Data Mapping for Unreliable Memories
Christoph Roth, Christian Benkeser, Christoph Studer, Georgios, Karakonstantis, and Andreas Burg

TL;DR
This paper investigates the impact of unreliable memories on DSP systems and introduces a framework for designing data representations that improve system robustness and error-rate performance.
Contribution
It proposes a novel framework for characterizing unreliable memories and designing optimized data representations to mitigate performance loss in DSP systems.
Findings
Optimized data representations significantly improve error-rate performance.
The framework effectively characterizes the impact of unreliable memories.

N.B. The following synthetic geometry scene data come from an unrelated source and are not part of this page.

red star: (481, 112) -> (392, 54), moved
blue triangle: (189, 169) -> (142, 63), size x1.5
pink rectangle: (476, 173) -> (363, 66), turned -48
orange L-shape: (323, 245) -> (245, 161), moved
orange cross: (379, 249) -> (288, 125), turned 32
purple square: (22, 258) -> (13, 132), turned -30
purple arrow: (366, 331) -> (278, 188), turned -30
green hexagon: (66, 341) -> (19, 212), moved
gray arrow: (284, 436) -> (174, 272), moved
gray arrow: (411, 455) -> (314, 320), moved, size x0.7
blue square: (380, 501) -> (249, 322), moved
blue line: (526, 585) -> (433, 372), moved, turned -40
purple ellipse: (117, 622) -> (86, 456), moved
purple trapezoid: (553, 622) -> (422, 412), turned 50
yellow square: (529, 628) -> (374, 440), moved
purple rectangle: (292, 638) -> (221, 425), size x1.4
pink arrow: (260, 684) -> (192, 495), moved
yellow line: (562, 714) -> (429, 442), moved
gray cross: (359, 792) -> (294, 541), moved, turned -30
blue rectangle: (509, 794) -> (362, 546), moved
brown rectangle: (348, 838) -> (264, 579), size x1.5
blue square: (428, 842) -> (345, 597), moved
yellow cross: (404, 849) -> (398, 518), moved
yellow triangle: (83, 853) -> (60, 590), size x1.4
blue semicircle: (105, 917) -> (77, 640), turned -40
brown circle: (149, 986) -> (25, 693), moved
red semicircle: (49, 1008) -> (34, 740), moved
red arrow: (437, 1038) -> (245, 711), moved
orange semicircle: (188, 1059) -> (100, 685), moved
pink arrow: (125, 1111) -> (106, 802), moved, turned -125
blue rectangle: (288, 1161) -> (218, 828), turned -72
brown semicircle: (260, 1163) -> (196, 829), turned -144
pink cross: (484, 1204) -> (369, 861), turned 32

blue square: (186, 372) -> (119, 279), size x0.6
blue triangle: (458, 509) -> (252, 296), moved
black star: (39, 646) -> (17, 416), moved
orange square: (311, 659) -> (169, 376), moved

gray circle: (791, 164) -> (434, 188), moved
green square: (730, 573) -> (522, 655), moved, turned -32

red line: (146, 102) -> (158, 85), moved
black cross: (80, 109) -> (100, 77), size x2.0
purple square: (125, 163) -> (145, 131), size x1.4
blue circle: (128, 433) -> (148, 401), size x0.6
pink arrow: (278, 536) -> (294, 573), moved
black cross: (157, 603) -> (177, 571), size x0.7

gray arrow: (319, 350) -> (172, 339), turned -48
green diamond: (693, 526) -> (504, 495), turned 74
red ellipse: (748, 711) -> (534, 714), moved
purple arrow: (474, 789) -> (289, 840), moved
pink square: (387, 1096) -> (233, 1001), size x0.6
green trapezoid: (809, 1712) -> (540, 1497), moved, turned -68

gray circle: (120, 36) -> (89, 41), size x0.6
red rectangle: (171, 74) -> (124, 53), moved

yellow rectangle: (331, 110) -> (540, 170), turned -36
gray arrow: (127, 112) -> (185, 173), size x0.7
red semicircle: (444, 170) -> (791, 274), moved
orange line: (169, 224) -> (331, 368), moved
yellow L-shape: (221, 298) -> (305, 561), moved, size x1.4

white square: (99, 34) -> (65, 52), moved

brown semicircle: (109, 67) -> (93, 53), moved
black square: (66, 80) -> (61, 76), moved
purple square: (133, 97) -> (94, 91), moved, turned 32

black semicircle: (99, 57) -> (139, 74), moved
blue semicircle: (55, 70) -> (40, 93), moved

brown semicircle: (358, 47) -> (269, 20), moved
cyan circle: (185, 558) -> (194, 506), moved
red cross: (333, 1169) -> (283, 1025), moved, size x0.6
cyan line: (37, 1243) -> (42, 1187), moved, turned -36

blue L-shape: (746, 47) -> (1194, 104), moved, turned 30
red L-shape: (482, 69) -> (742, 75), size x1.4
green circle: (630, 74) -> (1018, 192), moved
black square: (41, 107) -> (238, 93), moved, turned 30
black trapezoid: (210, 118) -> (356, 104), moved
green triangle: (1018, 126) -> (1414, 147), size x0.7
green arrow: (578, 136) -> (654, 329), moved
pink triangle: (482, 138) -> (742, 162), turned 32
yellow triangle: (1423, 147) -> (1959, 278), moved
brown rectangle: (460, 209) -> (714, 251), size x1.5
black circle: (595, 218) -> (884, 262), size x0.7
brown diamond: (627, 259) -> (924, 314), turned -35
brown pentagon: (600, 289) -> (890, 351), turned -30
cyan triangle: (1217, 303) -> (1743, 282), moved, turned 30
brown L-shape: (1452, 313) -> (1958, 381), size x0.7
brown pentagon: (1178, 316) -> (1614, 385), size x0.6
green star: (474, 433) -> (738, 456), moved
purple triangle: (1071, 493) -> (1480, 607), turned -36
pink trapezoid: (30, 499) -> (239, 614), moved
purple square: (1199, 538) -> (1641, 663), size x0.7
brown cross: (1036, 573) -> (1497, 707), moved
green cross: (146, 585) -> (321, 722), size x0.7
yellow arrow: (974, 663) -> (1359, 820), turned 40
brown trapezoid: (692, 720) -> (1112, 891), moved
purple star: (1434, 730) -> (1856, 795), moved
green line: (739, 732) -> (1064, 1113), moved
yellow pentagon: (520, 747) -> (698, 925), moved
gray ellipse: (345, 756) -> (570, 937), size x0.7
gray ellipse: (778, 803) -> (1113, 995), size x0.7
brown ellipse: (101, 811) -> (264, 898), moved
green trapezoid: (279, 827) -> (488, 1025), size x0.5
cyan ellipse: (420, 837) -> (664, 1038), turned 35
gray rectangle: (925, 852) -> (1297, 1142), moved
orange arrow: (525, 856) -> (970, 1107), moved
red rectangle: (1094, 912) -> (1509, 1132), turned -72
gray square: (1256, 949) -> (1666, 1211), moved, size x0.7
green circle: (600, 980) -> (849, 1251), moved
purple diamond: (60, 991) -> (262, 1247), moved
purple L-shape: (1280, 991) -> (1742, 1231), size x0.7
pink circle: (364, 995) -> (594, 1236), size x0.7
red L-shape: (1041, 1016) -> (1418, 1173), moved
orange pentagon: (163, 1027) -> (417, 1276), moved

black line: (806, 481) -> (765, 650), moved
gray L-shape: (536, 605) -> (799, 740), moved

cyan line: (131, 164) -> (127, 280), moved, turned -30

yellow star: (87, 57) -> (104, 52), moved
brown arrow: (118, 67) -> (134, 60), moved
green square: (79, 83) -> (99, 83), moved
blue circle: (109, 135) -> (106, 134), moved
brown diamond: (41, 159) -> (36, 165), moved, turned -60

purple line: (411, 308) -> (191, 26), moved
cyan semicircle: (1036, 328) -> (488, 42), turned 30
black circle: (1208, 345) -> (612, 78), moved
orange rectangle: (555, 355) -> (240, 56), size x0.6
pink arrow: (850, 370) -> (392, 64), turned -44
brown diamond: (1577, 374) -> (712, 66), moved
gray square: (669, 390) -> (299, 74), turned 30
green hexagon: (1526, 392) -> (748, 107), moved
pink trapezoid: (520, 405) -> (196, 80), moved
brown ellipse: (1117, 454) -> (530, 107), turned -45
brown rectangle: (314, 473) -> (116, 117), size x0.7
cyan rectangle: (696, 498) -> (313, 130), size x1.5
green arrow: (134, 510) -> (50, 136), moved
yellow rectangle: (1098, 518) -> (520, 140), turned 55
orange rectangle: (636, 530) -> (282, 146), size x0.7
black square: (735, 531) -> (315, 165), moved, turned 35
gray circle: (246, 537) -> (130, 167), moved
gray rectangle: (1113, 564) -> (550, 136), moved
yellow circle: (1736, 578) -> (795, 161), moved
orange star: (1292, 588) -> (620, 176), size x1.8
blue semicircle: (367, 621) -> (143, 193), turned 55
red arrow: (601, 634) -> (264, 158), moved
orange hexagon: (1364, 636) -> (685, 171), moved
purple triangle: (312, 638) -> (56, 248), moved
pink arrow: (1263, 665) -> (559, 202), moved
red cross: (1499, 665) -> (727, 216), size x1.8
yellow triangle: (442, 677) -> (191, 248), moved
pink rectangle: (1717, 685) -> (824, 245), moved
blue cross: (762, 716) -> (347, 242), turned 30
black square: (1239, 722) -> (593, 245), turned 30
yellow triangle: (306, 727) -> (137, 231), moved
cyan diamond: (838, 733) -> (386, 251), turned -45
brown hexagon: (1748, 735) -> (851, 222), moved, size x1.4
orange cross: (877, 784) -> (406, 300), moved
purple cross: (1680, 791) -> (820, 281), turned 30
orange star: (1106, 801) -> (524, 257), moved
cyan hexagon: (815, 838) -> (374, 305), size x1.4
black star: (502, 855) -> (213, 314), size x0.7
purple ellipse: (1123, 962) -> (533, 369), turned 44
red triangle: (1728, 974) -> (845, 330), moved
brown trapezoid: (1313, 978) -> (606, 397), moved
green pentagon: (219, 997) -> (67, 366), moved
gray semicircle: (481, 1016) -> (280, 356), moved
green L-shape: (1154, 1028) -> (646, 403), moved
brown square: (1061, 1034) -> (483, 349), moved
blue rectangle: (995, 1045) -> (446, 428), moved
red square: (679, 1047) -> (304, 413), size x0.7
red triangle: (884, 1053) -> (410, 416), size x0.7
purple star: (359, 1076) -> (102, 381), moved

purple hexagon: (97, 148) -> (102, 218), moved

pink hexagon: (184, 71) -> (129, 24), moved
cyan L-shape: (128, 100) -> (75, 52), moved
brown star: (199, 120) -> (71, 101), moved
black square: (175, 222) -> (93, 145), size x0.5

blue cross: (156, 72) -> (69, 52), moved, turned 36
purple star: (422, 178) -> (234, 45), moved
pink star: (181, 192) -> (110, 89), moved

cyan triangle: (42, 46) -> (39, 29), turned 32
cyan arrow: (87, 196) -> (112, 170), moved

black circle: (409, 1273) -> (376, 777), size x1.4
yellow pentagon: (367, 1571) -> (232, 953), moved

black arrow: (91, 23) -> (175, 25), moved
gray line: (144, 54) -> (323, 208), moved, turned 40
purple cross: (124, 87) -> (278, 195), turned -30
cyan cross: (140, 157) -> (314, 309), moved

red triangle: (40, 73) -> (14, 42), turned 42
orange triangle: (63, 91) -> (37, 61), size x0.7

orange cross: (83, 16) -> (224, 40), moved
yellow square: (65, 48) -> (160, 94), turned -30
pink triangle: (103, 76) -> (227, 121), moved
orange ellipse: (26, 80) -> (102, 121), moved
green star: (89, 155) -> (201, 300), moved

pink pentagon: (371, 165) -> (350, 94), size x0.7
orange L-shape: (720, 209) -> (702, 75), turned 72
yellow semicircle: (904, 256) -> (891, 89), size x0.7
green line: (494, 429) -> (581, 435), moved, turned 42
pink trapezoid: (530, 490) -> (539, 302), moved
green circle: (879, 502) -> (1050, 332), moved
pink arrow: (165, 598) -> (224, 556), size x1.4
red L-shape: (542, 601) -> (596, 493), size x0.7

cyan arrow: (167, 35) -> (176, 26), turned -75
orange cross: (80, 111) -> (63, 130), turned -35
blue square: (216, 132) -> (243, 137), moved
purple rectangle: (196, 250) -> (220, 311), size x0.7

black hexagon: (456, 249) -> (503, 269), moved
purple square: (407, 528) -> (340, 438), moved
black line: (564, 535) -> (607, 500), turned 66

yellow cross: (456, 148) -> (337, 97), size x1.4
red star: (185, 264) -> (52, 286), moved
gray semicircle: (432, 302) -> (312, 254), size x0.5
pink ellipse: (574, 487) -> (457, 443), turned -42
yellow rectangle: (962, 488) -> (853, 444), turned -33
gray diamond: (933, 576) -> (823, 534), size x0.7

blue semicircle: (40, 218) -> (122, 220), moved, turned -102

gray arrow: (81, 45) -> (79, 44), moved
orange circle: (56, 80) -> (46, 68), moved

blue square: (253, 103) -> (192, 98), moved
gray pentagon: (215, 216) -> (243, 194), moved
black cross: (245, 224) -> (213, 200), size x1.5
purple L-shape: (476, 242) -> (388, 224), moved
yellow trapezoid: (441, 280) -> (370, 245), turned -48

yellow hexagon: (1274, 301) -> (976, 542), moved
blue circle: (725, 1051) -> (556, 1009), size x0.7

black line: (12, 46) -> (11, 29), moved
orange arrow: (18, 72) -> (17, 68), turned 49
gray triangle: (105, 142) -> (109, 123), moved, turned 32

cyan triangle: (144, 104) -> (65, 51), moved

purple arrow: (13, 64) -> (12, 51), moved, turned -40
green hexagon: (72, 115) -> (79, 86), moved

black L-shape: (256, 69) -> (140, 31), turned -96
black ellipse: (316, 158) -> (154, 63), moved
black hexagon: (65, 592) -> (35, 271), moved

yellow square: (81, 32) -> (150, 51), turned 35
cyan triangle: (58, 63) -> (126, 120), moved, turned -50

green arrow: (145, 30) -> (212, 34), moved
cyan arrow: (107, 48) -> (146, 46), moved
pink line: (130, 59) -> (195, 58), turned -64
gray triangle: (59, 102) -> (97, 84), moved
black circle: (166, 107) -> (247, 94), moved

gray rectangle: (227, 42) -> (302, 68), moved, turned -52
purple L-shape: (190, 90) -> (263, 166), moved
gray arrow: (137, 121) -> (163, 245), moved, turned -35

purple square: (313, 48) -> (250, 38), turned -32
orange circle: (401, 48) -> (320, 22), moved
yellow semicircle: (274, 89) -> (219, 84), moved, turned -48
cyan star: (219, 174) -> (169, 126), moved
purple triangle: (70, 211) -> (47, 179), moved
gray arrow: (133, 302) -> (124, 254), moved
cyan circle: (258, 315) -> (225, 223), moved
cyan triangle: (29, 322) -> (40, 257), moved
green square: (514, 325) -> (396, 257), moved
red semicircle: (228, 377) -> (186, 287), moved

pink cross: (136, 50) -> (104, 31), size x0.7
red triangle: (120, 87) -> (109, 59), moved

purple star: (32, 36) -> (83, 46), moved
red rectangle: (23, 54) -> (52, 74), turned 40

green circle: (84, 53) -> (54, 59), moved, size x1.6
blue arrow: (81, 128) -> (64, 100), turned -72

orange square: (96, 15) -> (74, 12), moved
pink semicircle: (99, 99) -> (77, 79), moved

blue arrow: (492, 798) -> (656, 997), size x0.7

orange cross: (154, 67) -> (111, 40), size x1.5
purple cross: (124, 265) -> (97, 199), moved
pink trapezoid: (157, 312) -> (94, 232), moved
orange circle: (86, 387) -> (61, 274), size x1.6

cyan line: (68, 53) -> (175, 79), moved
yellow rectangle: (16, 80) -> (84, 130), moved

Designed data formats outperform conventional representations in reliability.
Abstract
Future digital signal processing (DSP) systems must provide robustness on algorithm and application level to the presence of reliability issues that come along with corresponding implementations in modern semiconductor process technologies. In this paper, we address this issue by investigating the impact of unreliable memories on general DSP systems. In particular, we propose a novel framework to characterize the effects of unreliable memories, which enables us to devise novel methods to mitigate the associated performance loss. We propose to deploy specifically designed data representations, which have the capability of substantially improving the system reliability compared to that realized by conventional data representations used in digital integrated circuits, such as 2s complement or sign-magnitude number formats. To demonstrate the efficacy of the proposed framework, we analyze…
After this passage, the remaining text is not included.